§ **Task objective**: Please copy the data below exactly; none of the pictures in it belong in the copy.
(Provided records begins)
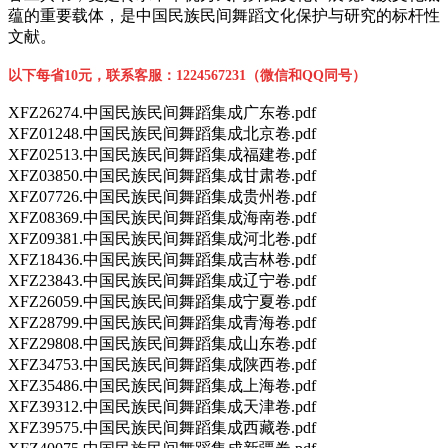
蕴的重要载体，是中国民族民间舞蹈文化保护与研究的标杆性
文献。
以下每省10元，联系客服：1224567231（微信和QQ同号）
XFZ26274.中国民族民间舞蹈集成广东卷.pdf
XFZ01248.中国民族民间舞蹈集成北京卷.pdf
XFZ02513.中国民族民间舞蹈集成福建卷.pdf
XFZ03850.中国民族民间舞蹈集成甘肃卷.pdf
XFZ07726.中国民族民间舞蹈集成贵州卷.pdf
XFZ08369.中国民族民间舞蹈集成海南卷.pdf
XFZ09381.中国民族民间舞蹈集成河北卷.pdf
XFZ18436.中国民族民间舞蹈集成吉林卷.pdf
XFZ23843.中国民族民间舞蹈集成辽宁卷.pdf
XFZ26059.中国民族民间舞蹈集成宁夏卷.pdf
XFZ28799.中国民族民间舞蹈集成青海卷.pdf
XFZ29808.中国民族民间舞蹈集成山东卷.pdf
XFZ34753.中国民族民间舞蹈集成陕西卷.pdf
XFZ35486.中国民族民间舞蹈集成上海卷.pdf
XFZ39312.中国民族民间舞蹈集成天津卷.pdf
XFZ39575.中国民族民间舞蹈集成西藏卷.pdf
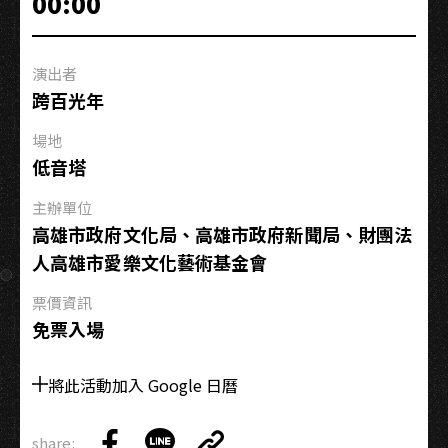
00:00
好
好
看
演出者
跨百光年
場地
低音塔
主辦單位
高雄市政府文化局、高雄市政府新聞局、財團法
人高雄市愛樂文化藝術基金會
票價資訊
免票入場
將此活動加入 Google 日曆
share:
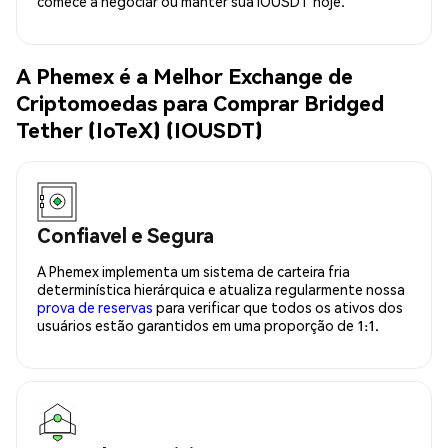
comece a negociar ou manter sua IOUSDT hoje.
A Phemex é a Melhor Exchange de
Criptomoedas para Comprar Bridged
Tether (IoTeX) (IOUSDT)
Confiavel e Segura
A Phemex implementa um sistema de carteira fria
determinística hierárquica e atualiza regularmente nossa
prova de reservas
para verificar que todos os ativos dos
usuários estão garantidos em uma proporção de 1:1.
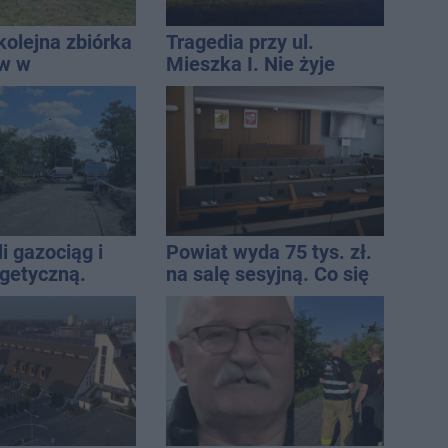
kolejna zbiórka
Tragedia przy ul.
ów w
Mieszka I. Nie żyje
awiu
osoba, która wypadła z
czwartego piętra
i gazociąg i
Powiat wyda 75 tys. zł.
rgetyczną.
na salę sesyjną. Co się
iowały służby
zmieni?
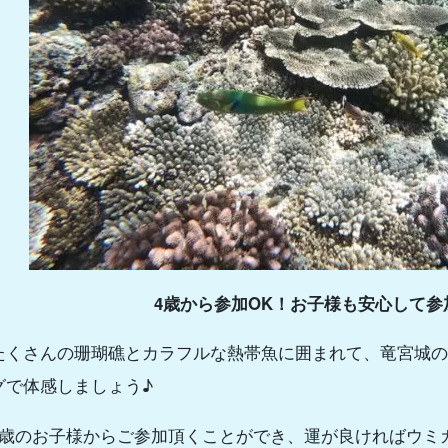
4歳から参加OK！お子様も安心して参
たくさんの珊瑚礁とカラフルな熱帯魚に囲まれて、竜宮城の
グで体感しましょう♪
4歳のお子様からご参加頂くことができ、運が良ければウミ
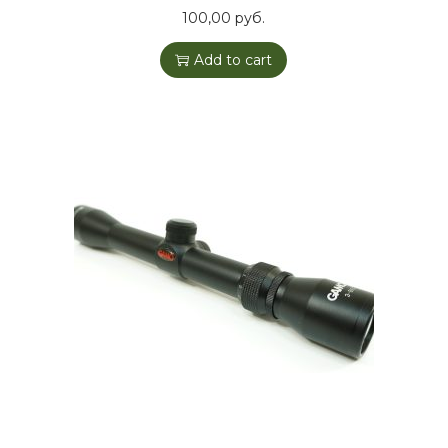
100,00
руб.
Add to cart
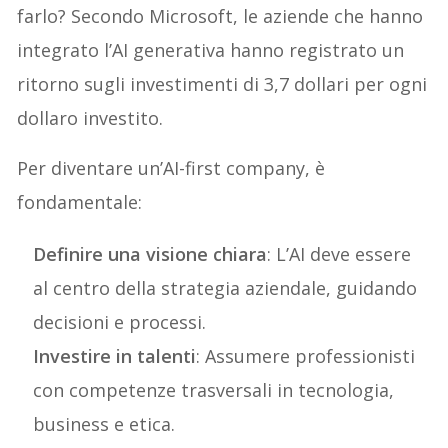
farlo? Secondo Microsoft, le aziende che hanno
integrato l’AI generativa hanno registrato un
ritorno sugli investimenti di 3,7 dollari per ogni
dollaro investito.
Per diventare un’AI-first company, è
fondamentale:
Definire una visione chiara
: L’AI deve essere
al centro della strategia aziendale, guidando
decisioni e processi.
Investire in talenti
: Assumere professionisti
con competenze trasversali in tecnologia,
business e etica.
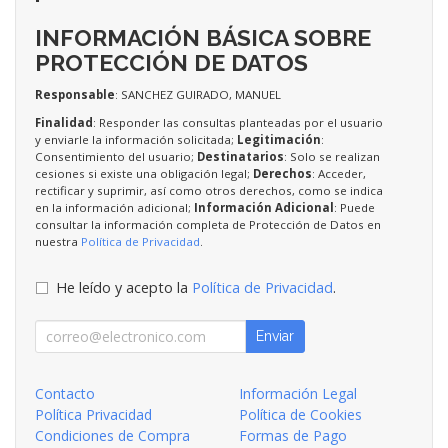
INFORMACIÓN BÁSICA SOBRE
PROTECCIÓN DE DATOS
Responsable
: SANCHEZ GUIRADO, MANUEL
Finalidad
: Responder las consultas planteadas por el usuario
y enviarle la información solicitada;
Legitimación
:
Consentimiento del usuario;
Destinatarios
: Solo se realizan
cesiones si existe una obligación legal;
Derechos
: Acceder,
rectificar y suprimir, así como otros derechos, como se indica
en la información adicional;
Información Adicional
: Puede
consultar la información completa de Protección de Datos en
nuestra
Política de Privacidad
.
He leído y acepto la
Política de Privacidad
.
Enviar
Contacto
Información Legal
Política Privacidad
Política de Cookies
Condiciones de Compra
Formas de Pago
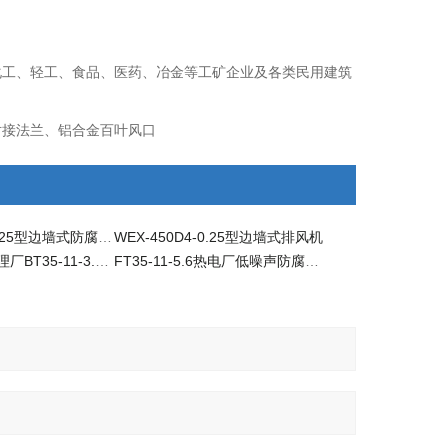
化工、轻工、食品、医药、冶金等工矿企业及各类民用建筑
对接法兰、铝合金百叶风口
WEX-450E4-0.25型边墙式防腐排风机
WEX-450D4-0.25型边墙式排风机
0.55KW污水处理厂BT35-11-3.15防爆玻璃钢轴流风机
FT35-11-5.6热电厂低噪声防腐玻璃钢轴流风机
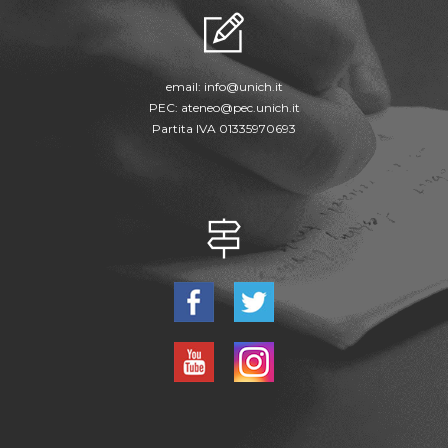
email:
info@unich.it
PEC:
ateneo@pec.unich.it
Partita IVA 01335970693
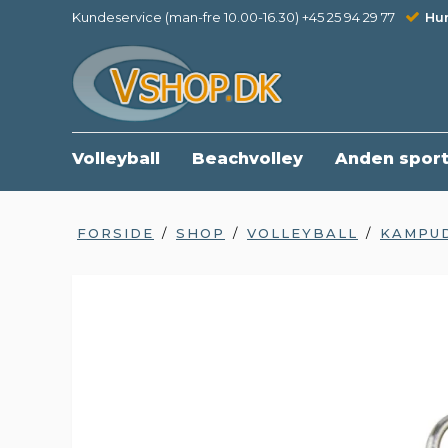
Kundeservice (man-fre 10.00-16.30) +45 25 94 29 77
Hur
Volleyball
Beachvolley
Anden spor
FORSIDE
/
SHOP
/
VOLLEYBALL
/
KAMPU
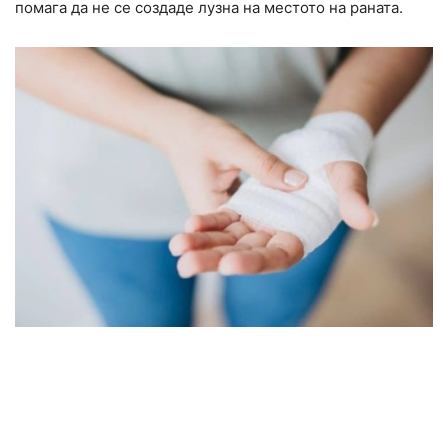
помага да не се создаде лузна на местото на раната.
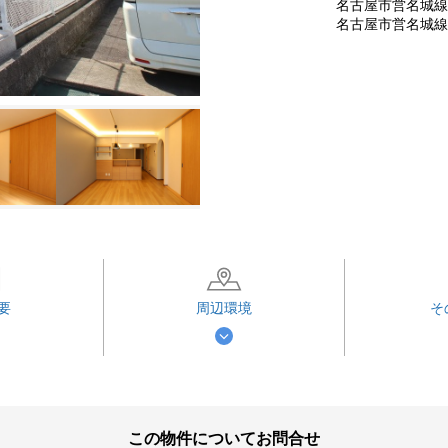
名古屋市営名城線 
名古屋市営名城線 
要
周辺環境
そ
この物件についてお問合せ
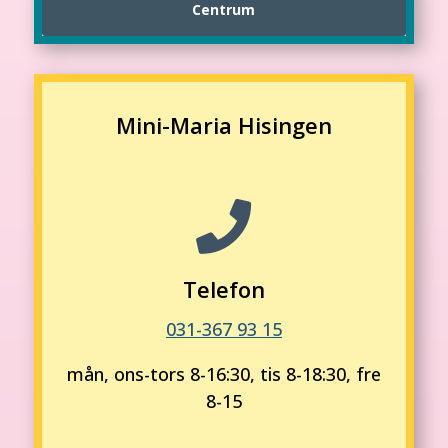
Centrum
Mini-Maria Hisingen

Telefon
031-367 93 15
mån, ons-tors 8-16:30, tis 8-18:30, fre
8-15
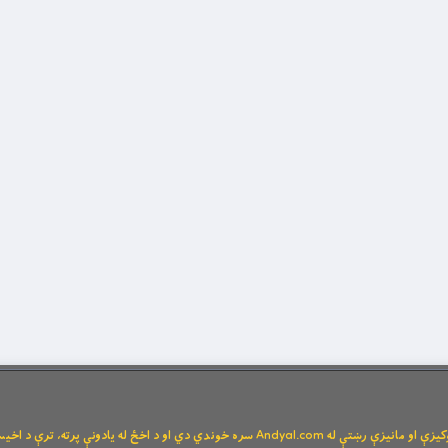
Andya سره خوندي دي او د اخځ له یادونې پرته، ترې د اخیستنې اجازه نشته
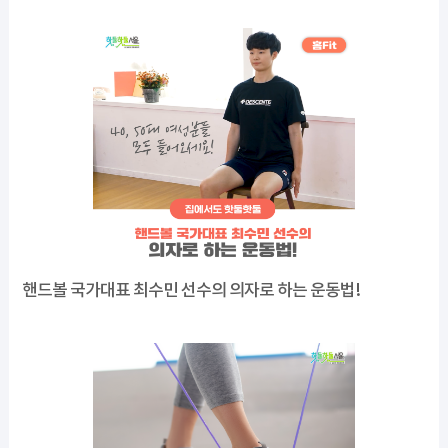
핸드볼 국가대표 최수민 선수의 의자로 하는 운동법!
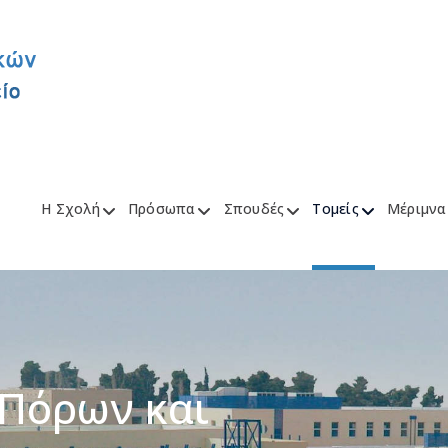
Η Σχολή
Πρόσωπα
Σπουδές
Τομείς
Μέριμνα
 Πόρων και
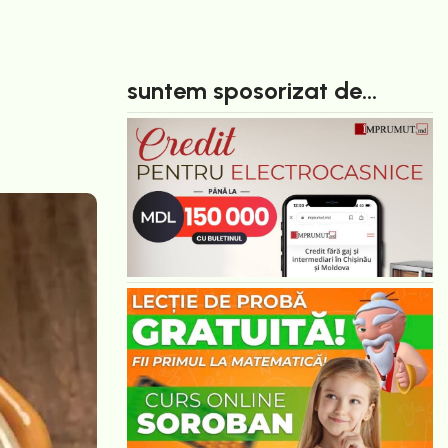
suntem sposorizat de...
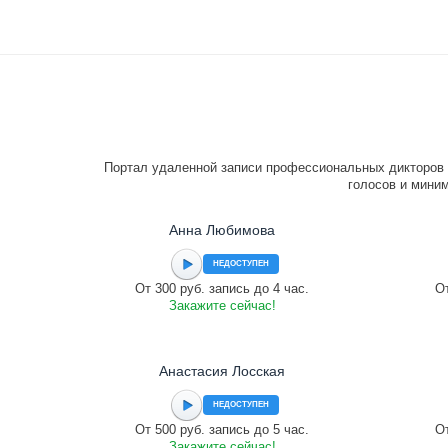
Портал удаленной записи профессиональных дикторов 
голосов и миним
Анна Любимова
НЕДОСТУПЕН
От 300 руб. запись до 4 час.
От
Закажите сейчас!
Анастасия Лосская
НЕДОСТУПЕН
От 500 руб. запись до 5 час.
От
Закажите сейчас!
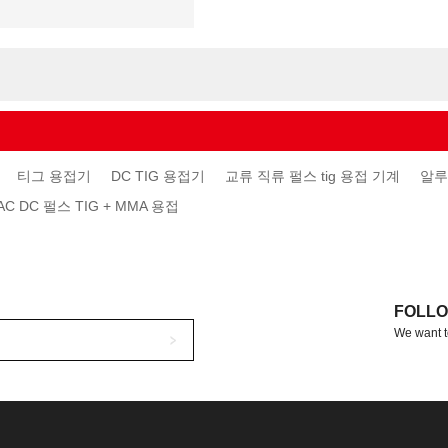
티그 용접기
DC TIG 용접기
교류 직류 펄스 tig 용접 기계
알루
 DC 펄스 TIG + MMA 용접
FOLLO
We want t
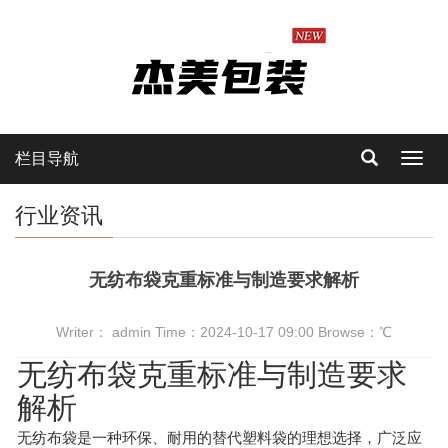
栏目导航
Toggl
navig
行业资讯
无纺布袋克重标准与制造要求解析
Writer： admin Time：2024-10-17 09:00 Browse：
℃
无纺布袋克重标准与制造要求
解析
无纺布袋是一种环保、耐用的替代塑料袋的理想选择，广泛应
(Provided records ends)
§ **Response area**:
蕴的重要载体，是中国民族民间舞蹈文化保护与研究的标杆性
文献。
以下每省10元，联系客服：1224567231（微信和QQ同号）
XFZ26274.中国民族民间舞蹈集成广东卷.pdf
XFZ01248.中国民族民间舞蹈集成北京卷.pdf
XFZ02513.中国民族民间舞蹈集成福建卷.pdf
XFZ03850.中国民族民间舞蹈集成甘肃卷.pdf
XFZ07726.中国民族民间舞蹈集成贵州卷.pdf
XFZ08369.中国民族民间舞蹈集成海南卷.pdf
XFZ09381.中国民族民间舞蹈集成河北卷.pdf
XFZ18436.中国民族民间舞蹈集成吉林卷.pdf
XFZ23843.中国民族民间舞蹈集成辽宁卷.pdf
XFZ26059.中国民族民间舞蹈集成宁夏卷.pdf
XFZ28799.中国民族民间舞蹈集成青海卷.pdf
XFZ29808.中国民族民间舞蹈集成山东卷.pdf
XFZ34753.中国民族民间舞蹈集成陕西卷.pdf
XFZ35486.中国民族民间舞蹈集成上海卷.pdf
XFZ39312.中国民族民间舞蹈集成天津卷.pdf
XFZ39575.中国民族民间舞蹈集成西藏卷.pdf
00:00
好
好
看
演出者
跨百光年
場地
低音塔
主辦單位
高雄市政府文化局、高雄市政府新聞局、財團法
人高雄市愛樂文化藝術基金會
票價資訊
免票入場
將此活動加入 Google 日曆
share:
comece a negociar ou manter sua IOUSDT hoje.
A Phemex é a Melhor Exchange de
Criptomoedas para Comprar Bridged
Tether (IoTeX) (IOUSDT)
Confiavel e Segura
A Phemex implementa um sistema de carteira fria
determinística hierárquica e atualiza regularmente nossa
prova de reservas
para verificar que todos os ativos dos
usuários estão garantidos em uma proporção de 1:1.
kolejna zbiórka
Tragedia przy ul.
ów w
Mieszka I. Nie żyje
awiu
osoba, która wypadła z
czwartego piętra
i gazociąg i
Powiat wyda 75 tys. zł.
rgetyczną.
na salę sesyjną. Co się
iowały służby
zmieni?
4歳から参加OK！お子様も安心して参
たくさんの珊瑚礁とカラフルな熱帯魚に囲まれて、竜宮城の
グで体感しましょう♪
4歳のお子様からご参加頂くことができ、運が良ければウミ
100,00
руб.
Add to cart
farlo? Secondo Microsoft, le aziende che hanno
integrato l’AI generativa hanno registrato un
ritorno sugli investimenti di 3,7 dollari per ogni
dollaro investito.
Per diventare un’AI-first company, è
fondamentale:
Definire una visione chiara
: L’AI deve essere
al centro della strategia aziendale, guidando
decisioni e processi.
Investire in talenti
: Assumere professionisti
con competenze trasversali in tecnologia,
business e etica.
INFORMACIÓN BÁSICA SOBRE
PROTECCIÓN DE DATOS
Responsable
: SANCHEZ GUIRADO, MANUEL
Finalidad
: Responder las consultas planteadas por el usuario
y enviarle la información solicitada;
Legitimación
:
Consentimiento del usuario;
Destinatarios
: Solo se realizan
cesiones si existe una obligación legal;
Derechos
: Acceder,
rectificar y suprimir, así como otros derechos, como se indica
en la información adicional;
Información Adicional
: Puede
consultar la información completa de Protección de Datos en
nuestra
Política de Privacidad
.
He leído y acepto la
Política de Privacidad
.
Enviar
Contacto
Información Legal
Política Privacidad
Política de Cookies
Condiciones de Compra
Formas de Pago
化工、轻工、食品、医药、冶金等工矿企业及各类民用建筑
对接法兰、铝合金百叶风口
WEX-450E4-0.25型边墙式防腐排风机
WEX-450D4-0.25型边墙式排风机
0.55KW污水处理厂BT35-11-3.15防爆玻璃钢轴流风机
FT35-11-5.6热电厂低噪声防腐玻璃钢轴流风机
email:
info@unich.it
PEC:
ateneo@pec.unich.it
Partita IVA 01335970693
Kundeservice (man-fre 10.00-16.30) +45 25 94 29 77
Hur
Volleyball
Beachvolley
Anden spor
FORSIDE
/
SHOP
/
VOLLEYBALL
/
KAMPU
помага да не се создаде лузна на местото на раната.
名古屋市営名城線 
名古屋市営名城線 
要
周辺環境
そ
この物件についてお問合せ
Centrum
Mini-Maria Hisingen

Telefon
031-367 93 15
mån, ons-tors 8-16:30, tis 8-18:30, fre
8-15
Andya سره خوندي دي او د اخځ له یادونې پرته، ترې د اخیستنې اجازه نشته
핸드볼 국가대표 최수민 선수의 의자로 하는 운동법!
Η Σχολή
Πρόσωπα
Σπουδές
Τομείς
Μέριμνα
 Πόρων και
suntem sposorizat de...
Портал удаленной записи профессиональных дикторов 
голосов и миним
Анна Любимова
НЕДОСТУПЕН
От 300 руб. запись до 4 час.
От
Закажите сейчас!
Анастасия Лосская
НЕДОСТУПЕН
От 500 руб. запись до 5 час.
От
Закажите сейчас!
티그 용접기
DC TIG 용접기
교류 직류 펄스 tig 용접 기계
알루
 DC 펄스 TIG + MMA 용접
FOLLO
We want t
栏目导航
Toggl
navig
行业资讯
无纺布袋克重标准与制造要求解析
Writer： admin Time：2024-10-17 09:00 Browse：
℃
无纺布袋克重标准与制造要求
解析
无纺布袋是一种环保、耐用的替代塑料袋的理想选择，广泛应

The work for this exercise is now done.